The grant will cover assistance in the provision of water, sanitation and hygiene facilities, health, nutrition, child protection services and education, said a statement made available to NHO recently by Media and External Relations Consultant to UNICEF, Geoffrey Njoku.
The release furthered that the grant would focus primarily on assistance for children, with special attention given to populations trying to return to where they lived before they were forced to flee the crises.
“The seven years of conflict in North-East Nigeria, especially in the states of Borno, Yobe and Adamawa, have caused massive human suffering, with children and women bearing the brunt of the difficulties. The conflict has triggered major population movements, with most recent estimates of people displaced by the conflict in the four most severely-affected states at over 1.7 million – more than half of whom are children,” UNICEF noted in the statement.
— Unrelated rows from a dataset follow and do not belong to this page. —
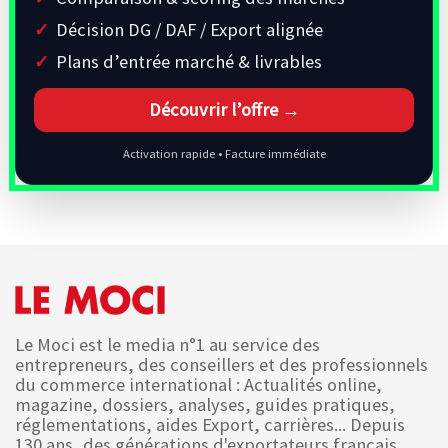
Décision DG / DAF / Export alignée
Plans d’entrée marché & livrables
Découvrir l’offre →
Activation rapide • Facture immédiate
Le Moci est le media n°1 au service des
entrepreneurs, des conseillers et des professionnels
du commerce international : Actualités online,
magazine, dossiers, analyses, guides pratiques,
réglementations, aides Export, carrières... Depuis
130 ans, des générations d'exportateurs français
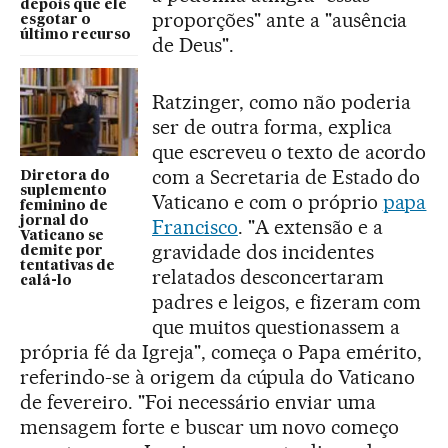
depois que ele
proporções" ante a "ausência
esgotar o
último recurso
de Deus".
Ratzinger, como não poderia
ser de outra forma, explica
que escreveu o texto de acordo
com a Secretaria de Estado do
Diretora do
suplemento
Vaticano e com o próprio
papa
feminino de
jornal do
Francisco
. "A extensão e a
Vaticano se
gravidade dos incidentes
demite por
tentativas de
relatados desconcertaram
calá-lo
padres e leigos, e fizeram com
que muitos questionassem a
própria fé da Igreja", começa o Papa emérito,
referindo-se à origem da cúpula do Vaticano
de fevereiro. "Foi necessário enviar uma
mensagem forte e buscar um novo começo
The release quoted UNICEF Representative in Nigeria, Jean Gough, as saying: “The people of Japan are strong supporters of UNICEF’s work to help children and women. This generous grant will help to make a tangible difference in the lives of children who have suffered so much. It will help them to recover physically and psychologically so that they can be children, can go to school and have a brighter future.”
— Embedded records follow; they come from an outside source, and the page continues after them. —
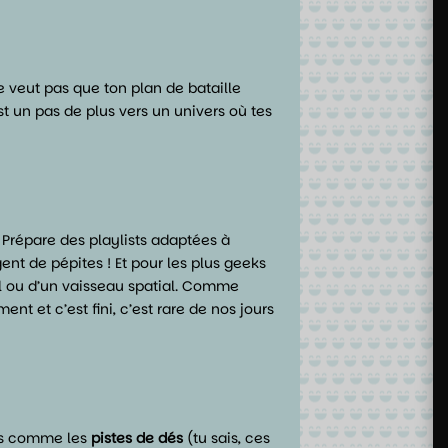
 veut pas que ton plan de bataille
un pas de plus vers un univers où tes
Prépare des playlists adaptées à
ent de pépites ! Et pour les plus geeks
al ou d’un vaisseau spatial. Comme
ent et c’est fini, c’est rare de nos jours
res comme les
pistes de dés
(tu sais, ces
UNICEF noted that through similar grant last year from Japan, it was able to boost primary health care services for people affected by the conflict in more than 100 health facilities in Borno, Adamawa and Yobe states, in conjunction with its partners.
It stressed that funding from the Asian country provided more than 65,000 people with clean water and more than 25,000 people with access to safe sanitation. Education, it maintained, was improved through creation of temporary learning spaces for children in camps for the displaced, while malnourished children were provided with life-saving treatment.
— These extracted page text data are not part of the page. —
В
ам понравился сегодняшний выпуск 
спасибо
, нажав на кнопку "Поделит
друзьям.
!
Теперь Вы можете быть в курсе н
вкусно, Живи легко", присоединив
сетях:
UNICEF also informed that special support had been given to children who had been separated from their families by the conflict, while traumatized children had been given psycho-social support.
Japan’s Ambassador to Nigeria, Sadanobu Kusaoke, was also quoted in the release as saying “The Government of Japan believes that primary education, health and nutrition are some of the basic rights of every child anywhere in the world and in this regard, Japan has and will continue to make efforts to ensure that no child is denied these basic rights, no matter the situation.”
“Since 2000, the government of Japan has been a major donor supporting child survival activities, prevention of infectious diseases in children and emergency assistance in Nigeria, through the UNICEF/Federal Government of Nigeria Programme of Cooperation,” UNICEF said.